Thin-walled hollow shapes are of great interest in many industries with weight constraints, due to their availability, low price, and strength-to-weight ratio. This paper presents the development, calculation, and production of a thin-walled X-section beam design with a unique section geometry. This hollow X-section beam geometry is a beam that has been developed to use shape-connected jaws on the beam and to use less bolts and mounting elements, and to easily change the positions of the parts mounted on the beam. The bending strength of this unique beam section was investigated, and the fatigue damage of the beam was also handled with technological methods.
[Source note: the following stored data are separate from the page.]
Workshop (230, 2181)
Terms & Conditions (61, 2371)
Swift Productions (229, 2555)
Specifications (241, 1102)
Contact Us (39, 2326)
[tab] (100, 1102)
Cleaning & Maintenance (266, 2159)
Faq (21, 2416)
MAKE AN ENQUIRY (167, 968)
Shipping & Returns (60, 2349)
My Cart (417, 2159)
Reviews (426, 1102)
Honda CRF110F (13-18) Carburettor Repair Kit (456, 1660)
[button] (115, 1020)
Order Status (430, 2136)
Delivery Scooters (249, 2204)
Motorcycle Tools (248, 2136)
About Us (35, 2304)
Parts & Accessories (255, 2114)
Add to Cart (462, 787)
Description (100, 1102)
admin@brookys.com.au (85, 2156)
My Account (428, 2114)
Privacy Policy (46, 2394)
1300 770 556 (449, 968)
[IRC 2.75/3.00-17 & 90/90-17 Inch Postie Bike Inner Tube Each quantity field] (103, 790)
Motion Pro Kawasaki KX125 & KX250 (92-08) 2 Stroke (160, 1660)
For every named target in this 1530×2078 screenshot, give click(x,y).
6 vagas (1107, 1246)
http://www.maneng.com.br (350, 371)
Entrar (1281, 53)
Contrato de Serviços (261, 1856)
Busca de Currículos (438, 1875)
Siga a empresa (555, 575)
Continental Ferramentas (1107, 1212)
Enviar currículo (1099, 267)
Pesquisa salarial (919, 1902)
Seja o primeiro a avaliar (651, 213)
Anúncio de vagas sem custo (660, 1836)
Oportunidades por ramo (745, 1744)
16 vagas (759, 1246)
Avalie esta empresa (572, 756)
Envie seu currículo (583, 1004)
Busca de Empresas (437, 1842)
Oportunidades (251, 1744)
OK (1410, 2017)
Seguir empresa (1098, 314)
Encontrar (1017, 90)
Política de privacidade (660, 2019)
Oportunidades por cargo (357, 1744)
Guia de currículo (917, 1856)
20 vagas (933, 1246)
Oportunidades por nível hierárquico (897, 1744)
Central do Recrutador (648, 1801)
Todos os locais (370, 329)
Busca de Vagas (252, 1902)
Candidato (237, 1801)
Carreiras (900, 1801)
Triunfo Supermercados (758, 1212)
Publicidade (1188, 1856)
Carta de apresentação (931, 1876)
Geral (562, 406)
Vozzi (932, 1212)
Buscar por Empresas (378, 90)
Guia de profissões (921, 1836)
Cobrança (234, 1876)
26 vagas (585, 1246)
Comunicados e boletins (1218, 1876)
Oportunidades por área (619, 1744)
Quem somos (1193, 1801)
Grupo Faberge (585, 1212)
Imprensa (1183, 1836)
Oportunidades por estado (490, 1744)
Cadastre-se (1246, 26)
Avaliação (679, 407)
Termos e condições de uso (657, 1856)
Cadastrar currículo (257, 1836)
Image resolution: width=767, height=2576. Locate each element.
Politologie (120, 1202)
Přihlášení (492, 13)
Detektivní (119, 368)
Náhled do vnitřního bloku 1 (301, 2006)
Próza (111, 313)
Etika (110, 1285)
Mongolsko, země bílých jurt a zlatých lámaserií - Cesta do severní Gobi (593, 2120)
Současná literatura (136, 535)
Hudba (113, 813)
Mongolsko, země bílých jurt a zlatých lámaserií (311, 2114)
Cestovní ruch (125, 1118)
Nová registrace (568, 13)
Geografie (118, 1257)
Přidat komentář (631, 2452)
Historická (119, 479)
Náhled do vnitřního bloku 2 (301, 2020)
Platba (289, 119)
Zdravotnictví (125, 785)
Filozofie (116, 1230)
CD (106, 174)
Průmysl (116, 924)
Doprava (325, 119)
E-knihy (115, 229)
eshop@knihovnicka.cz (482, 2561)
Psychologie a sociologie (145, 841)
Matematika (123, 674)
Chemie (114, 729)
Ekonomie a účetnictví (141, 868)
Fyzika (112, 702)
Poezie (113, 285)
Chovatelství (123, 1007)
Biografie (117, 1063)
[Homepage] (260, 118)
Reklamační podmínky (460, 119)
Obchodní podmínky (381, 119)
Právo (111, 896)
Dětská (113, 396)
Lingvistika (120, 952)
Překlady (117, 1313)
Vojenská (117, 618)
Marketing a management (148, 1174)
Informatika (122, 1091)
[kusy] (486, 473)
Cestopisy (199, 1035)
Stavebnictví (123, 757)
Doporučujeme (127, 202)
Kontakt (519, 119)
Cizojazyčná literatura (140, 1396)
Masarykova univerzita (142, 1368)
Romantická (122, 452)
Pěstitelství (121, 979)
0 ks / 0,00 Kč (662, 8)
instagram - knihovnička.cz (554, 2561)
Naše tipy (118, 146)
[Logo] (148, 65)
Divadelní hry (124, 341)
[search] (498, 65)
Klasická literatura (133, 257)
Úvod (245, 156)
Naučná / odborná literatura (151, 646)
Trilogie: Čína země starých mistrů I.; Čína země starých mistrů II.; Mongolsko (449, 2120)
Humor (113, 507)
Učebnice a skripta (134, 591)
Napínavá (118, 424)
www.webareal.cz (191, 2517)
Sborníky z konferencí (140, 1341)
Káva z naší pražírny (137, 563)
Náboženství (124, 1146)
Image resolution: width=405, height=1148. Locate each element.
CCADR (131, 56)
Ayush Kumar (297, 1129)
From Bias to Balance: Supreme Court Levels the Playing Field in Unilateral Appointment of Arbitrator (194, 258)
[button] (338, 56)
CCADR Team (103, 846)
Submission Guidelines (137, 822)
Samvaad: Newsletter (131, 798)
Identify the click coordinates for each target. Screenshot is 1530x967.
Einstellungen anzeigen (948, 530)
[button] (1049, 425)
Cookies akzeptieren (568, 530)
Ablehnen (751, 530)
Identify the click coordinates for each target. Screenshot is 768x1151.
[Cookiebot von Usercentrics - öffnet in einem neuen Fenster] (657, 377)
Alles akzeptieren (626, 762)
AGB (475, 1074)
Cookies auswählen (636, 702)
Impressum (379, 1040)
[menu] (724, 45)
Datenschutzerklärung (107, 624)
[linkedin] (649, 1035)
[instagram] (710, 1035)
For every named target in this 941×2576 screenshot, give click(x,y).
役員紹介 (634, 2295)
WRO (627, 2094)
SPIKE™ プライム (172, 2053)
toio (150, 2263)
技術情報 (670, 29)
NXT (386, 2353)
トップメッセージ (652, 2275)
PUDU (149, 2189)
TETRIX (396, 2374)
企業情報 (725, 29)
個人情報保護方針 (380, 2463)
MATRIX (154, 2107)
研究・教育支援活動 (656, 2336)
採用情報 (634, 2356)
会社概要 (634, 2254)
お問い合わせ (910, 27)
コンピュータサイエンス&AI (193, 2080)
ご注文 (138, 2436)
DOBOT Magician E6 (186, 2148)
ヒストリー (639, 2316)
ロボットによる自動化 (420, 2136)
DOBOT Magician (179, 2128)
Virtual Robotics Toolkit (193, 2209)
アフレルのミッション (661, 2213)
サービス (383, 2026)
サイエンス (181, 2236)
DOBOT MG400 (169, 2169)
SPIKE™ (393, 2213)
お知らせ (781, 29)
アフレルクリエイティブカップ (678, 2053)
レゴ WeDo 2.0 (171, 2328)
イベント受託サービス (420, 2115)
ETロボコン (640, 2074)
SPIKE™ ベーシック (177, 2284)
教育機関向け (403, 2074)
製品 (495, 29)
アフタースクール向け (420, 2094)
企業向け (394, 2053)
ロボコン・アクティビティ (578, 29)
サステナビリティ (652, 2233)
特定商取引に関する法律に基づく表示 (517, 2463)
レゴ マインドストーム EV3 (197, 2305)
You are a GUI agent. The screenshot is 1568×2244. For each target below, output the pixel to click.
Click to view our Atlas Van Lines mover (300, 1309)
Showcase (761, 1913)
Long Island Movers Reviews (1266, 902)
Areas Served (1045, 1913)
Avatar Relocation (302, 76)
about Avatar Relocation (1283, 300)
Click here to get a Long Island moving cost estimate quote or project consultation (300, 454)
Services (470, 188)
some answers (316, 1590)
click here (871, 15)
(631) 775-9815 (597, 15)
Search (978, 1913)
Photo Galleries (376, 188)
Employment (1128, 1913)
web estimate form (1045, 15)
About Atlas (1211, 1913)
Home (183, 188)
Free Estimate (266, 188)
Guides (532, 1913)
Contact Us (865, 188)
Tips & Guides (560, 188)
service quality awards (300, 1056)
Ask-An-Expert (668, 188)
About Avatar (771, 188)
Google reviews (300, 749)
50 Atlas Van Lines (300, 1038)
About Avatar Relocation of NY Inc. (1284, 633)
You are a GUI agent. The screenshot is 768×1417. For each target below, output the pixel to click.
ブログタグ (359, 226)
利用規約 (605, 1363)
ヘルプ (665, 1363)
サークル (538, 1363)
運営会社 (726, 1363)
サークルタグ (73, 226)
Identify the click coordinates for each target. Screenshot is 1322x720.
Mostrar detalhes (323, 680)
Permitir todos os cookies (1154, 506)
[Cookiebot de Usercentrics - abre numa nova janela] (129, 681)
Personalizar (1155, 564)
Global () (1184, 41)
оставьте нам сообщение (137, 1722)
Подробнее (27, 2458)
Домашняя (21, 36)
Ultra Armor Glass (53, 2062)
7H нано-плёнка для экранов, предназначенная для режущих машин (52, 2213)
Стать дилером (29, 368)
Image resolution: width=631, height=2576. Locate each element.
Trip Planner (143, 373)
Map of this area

Using both experimental stress measurements and finite element solution, the static and fatigue strength of the beam were calculated with computer-aided engineering software. The FEM solution was performed nonlinearly by defining the linear elastic and plasticity properties of the material. Validation studies were carried out in the laboratory using three-point and four-point bending tests. These traditional experiments were supported by strain gauge technology that measures strain with 0.05% accuracy. The weight and bending strength of the X-section beam were compared with the hollow section square beam. X-section beam (S355J0H) has 13% lower bending strength than 120 × 120 × 8 mm (S355J0H) beam; however, it is 37% lighter. ANSYS-analytical test results of difference are 3.95%, and ANSYS-experimental test results of difference are 0.85%. Experiments showed that a ∼22% increase in strength is found in these corners depending on the production method. The fatigue behavior of the X-section beam was determined with the nCode DesignLife software using validated FEM solutions and fatigue curves of the materials. X-section beam developed for shape–connected assembly systems can be used especially in the formation of chassis with its superior assembly ability and bending strength, increasing functionality, and production speed.